━━ SUPPLIED RECORDS

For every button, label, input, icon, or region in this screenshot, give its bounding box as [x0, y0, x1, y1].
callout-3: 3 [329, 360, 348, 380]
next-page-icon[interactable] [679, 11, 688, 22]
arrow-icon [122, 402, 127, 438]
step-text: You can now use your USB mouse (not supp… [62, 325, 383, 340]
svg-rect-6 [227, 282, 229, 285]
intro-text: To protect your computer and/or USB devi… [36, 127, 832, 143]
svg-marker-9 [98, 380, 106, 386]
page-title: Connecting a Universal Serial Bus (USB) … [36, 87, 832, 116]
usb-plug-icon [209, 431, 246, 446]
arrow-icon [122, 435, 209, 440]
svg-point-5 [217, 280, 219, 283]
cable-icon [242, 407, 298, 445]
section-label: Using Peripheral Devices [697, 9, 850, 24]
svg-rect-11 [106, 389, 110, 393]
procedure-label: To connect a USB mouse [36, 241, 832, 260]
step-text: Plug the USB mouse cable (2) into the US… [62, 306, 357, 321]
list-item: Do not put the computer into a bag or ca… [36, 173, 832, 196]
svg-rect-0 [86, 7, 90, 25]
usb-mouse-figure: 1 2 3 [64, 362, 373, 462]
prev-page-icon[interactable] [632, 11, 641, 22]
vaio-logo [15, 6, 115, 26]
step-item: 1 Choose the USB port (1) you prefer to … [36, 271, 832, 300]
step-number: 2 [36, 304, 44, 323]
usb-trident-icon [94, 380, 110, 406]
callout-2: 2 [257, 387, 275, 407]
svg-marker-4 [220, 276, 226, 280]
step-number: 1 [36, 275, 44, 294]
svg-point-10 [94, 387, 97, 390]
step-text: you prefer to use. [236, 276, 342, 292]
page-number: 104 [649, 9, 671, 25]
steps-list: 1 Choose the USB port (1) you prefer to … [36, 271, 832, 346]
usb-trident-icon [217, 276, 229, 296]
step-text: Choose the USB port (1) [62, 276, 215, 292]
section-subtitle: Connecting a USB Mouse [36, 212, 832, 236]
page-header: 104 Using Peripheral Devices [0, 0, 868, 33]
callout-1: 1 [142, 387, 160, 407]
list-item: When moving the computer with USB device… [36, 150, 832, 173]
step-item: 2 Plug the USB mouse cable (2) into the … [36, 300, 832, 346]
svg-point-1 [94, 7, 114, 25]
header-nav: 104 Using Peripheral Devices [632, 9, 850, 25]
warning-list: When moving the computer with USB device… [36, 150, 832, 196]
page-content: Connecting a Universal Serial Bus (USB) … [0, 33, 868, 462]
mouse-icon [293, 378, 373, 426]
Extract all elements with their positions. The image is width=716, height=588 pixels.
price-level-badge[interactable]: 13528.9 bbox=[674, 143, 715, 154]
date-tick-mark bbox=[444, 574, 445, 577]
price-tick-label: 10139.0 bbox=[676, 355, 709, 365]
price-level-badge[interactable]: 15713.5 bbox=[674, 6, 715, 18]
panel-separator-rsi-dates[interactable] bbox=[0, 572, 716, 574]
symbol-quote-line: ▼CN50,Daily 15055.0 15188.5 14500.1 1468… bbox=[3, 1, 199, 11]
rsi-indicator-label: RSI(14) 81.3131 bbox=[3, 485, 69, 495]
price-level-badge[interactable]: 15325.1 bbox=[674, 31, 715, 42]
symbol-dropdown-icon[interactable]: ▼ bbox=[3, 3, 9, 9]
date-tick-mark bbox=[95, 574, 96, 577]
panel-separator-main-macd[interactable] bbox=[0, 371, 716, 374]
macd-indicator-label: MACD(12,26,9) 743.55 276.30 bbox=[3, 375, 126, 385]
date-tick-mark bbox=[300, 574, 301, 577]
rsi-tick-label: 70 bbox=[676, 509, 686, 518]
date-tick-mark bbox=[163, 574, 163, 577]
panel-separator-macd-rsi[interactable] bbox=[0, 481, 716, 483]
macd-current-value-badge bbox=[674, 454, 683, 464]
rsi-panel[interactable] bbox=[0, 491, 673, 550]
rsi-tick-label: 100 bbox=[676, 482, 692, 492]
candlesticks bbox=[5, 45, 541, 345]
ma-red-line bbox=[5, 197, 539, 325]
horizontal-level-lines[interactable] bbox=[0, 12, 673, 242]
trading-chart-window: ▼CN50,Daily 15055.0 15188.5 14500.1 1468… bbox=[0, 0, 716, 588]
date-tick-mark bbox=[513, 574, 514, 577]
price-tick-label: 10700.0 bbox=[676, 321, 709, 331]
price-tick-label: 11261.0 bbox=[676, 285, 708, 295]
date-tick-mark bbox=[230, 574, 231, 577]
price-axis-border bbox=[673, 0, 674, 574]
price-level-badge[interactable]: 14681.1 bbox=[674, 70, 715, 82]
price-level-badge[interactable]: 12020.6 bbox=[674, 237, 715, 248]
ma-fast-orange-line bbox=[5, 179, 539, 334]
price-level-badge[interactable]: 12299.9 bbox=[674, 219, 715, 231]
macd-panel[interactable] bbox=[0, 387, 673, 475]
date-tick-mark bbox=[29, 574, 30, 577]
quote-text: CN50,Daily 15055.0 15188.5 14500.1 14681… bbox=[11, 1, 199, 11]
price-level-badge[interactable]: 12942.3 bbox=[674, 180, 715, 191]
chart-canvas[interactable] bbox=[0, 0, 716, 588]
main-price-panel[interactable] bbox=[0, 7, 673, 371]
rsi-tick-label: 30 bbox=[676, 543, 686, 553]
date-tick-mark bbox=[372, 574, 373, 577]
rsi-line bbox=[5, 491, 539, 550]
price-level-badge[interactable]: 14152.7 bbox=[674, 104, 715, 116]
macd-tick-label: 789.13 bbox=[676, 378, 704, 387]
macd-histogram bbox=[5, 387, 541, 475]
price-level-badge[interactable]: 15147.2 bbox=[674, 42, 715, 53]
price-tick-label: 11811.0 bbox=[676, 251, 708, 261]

━━━━

Reproduce each line of the data containing the word "rect".

## EXERCISE RESPONSE
svg-rect-6 [227, 282, 229, 285]
svg-rect-11 [106, 389, 110, 393]
svg-rect-0 [86, 7, 90, 25]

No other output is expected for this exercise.